Vor allem aber verlangt man, dass bei der Anlage von neuen Stadtteilen die geographischen und ästhetischen Rücksichten nicht mehr so gänzlich vernachlässigt werden, wie das in den letzten Jahrzehnten häufig geschehen ist. Denn mit jenen oben besprochenen Schachbrett-, Rechteck- und Sternsystemen sind wir wieder bei dem verknöcherten Normalschema des Mittelalters angelangt; nur hat dieses den Vorzug einer reichen Abwechslung durch die in alten Zeiten viel mehr als jetzt verschiedenen Häuserindividuen, einer durch die hohen Giebel sehr bewegten oberen Straßenfront und einer gewissen, durch die wechselnde Breite der Straßen bewirkten Mannigfaltigkeit, während die modernen Stadtteile mit ihren breiten, schnurgerade verlaufenden Straßen, die oft in ihrer ganzen Länge Häuser von vollständig gleichem Habitus tragen, unbedingt langweilig wirken müssen. Darum sind auch die häufigsten und schärfsten Angriffe gegen diese erfolgt: R. Baumeister sagt von ihnen, dass sie bei „gebildeten Menschen für langweilig gelten“, und an anderer Stelle redet er von den „rücksichtslos geraden Fluchten, die Stuttgart und Wiesbaden verunzieren“*). Schärfer drückt sich Henrici aus, der behauptet, dass die modernen Stadtviertel meist „trostlose Einöden seien, die nach der Pomade der Allerweltsherrlichkeit duften“**). Er führt auch Aussprüche Moltkes und des Kulturhistorikers Riehl gegen die geradlinigen Straßen an.


*) R. Baumeister, Moderne Stadterweiterungen. Deutsche Zeit- und Streitfragen. 2. Jahrg., Heft 7.
**) K. Henrici, Von welchem Gedanken sollen wir uns beim Ausbau unserer deutschen Städte leiten lassen? Trier 1894, S. 11.


Zu diesen mehr vom Gefühl geleiteten Angriffen kommen Gründe praktischer Art gegen die mathematische Regelmäßigkeit von Stadtanlagen. So entspricht das Rechtecksystem den Forderungen des Verkehrs nur unvollkommen, denn zwischen zwei Punkten, welche an zwei sich gegenüber liegenden Ecken eines Häuserquadrates liegen, muss stets ein Weg zurückgelegt werden, dessen Länge den beiden Katheten statt der Hypothenuse des rechtwinkeligen Dreiecks gleichkommt. Es giebt nicht einen kürzesten Weg zwischen beiden, sondern nur zwei gleich lange. Auch unnötig breite Straßen, von denen wir oben ein Beispiel aus Stettin anführten, sind aus praktischen Gründen verurteilt worden, weil sie in Großstädten die Bodenpreise erhöhen*) und deshalb entweder nur wenigen Bemittelten zu gute kommen oder zum Bau von Mietskasernen veranlassen. Ja, selbst die sanitäre Wirkung breiter, gerader Straßen ist angezweifelt worden, indem man behauptete, „dass breite Straßen zugig sind, zumal wenn sie auf lange Strecken gerade durchlaufen, und dass sie schon manche Stadt in den Geruch der Ungesundheit gebracht haben“**).

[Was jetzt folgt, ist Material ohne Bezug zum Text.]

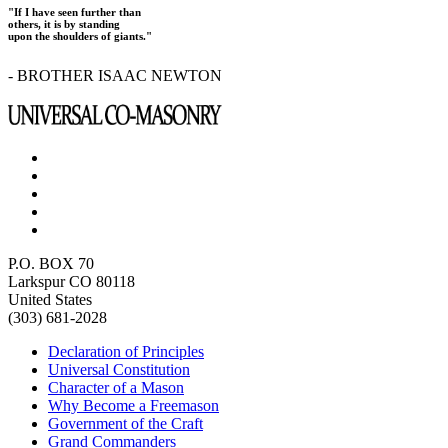
"If I have seen further than
others, it is by standing
upon the shoulders of giants."
- BROTHER ISAAC NEWTON
P.O. BOX 70
Larkspur CO 80118
United States
(303) 681-2028
Declaration of Principles
Universal Constitution
Character of a Mason
Why Become a Freemason
Government of the Craft
Grand Commanders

*) Je breiter die Straße, desto größer gewöhnlich auch die erlaubte Bauhöhe der Häuser, desto wertvoller der Baugrund. Vgl. Dr. Abele, Weiträumiger Städtebau und Wohnungsfragen. Stuttgart 1900, S. 40.
**) Götze, Wohnungsfragen und Bebauungsplan. Zwei Abhandlungen im Jahrgang 1894 der „Sozialen Praxis“ S. 50.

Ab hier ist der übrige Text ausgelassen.